---- Material to process

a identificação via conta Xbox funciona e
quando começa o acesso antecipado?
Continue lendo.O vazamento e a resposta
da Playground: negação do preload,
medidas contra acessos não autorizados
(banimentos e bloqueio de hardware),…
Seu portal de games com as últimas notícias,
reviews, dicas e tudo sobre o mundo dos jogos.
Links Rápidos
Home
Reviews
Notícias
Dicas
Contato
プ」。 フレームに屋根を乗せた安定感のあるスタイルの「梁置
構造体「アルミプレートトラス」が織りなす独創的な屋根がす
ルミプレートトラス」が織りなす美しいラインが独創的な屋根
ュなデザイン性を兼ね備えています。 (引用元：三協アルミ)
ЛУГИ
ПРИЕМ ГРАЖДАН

--------
---- Material to process

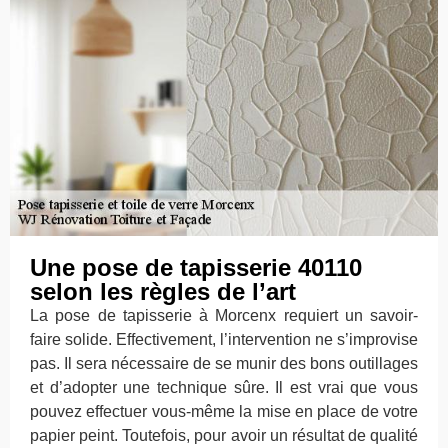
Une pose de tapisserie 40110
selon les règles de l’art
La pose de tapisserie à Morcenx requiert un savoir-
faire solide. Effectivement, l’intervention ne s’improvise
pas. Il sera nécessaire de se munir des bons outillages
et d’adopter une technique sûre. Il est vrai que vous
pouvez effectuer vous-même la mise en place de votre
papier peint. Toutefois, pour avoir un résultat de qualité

--------

Brief - The required output is the stretch of entries above from the line containing "(banimentos e bloqueio de hardware),…" through the line containing "ルミプレートトラス」が織りなす美しいラインが独創的な屋根", reproduced exactly.

Completed exercise -
(banimentos e bloqueio de hardware),…
Seu portal de games com as últimas notícias,
reviews, dicas e tudo sobre o mundo dos jogos.
Links Rápidos
Home
Reviews
Notícias
Dicas
Contato
プ」。 フレームに屋根を乗せた安定感のあるスタイルの「梁置
構造体「アルミプレートトラス」が織りなす独創的な屋根がす
ルミプレートトラス」が織りなす美しいラインが独創的な屋根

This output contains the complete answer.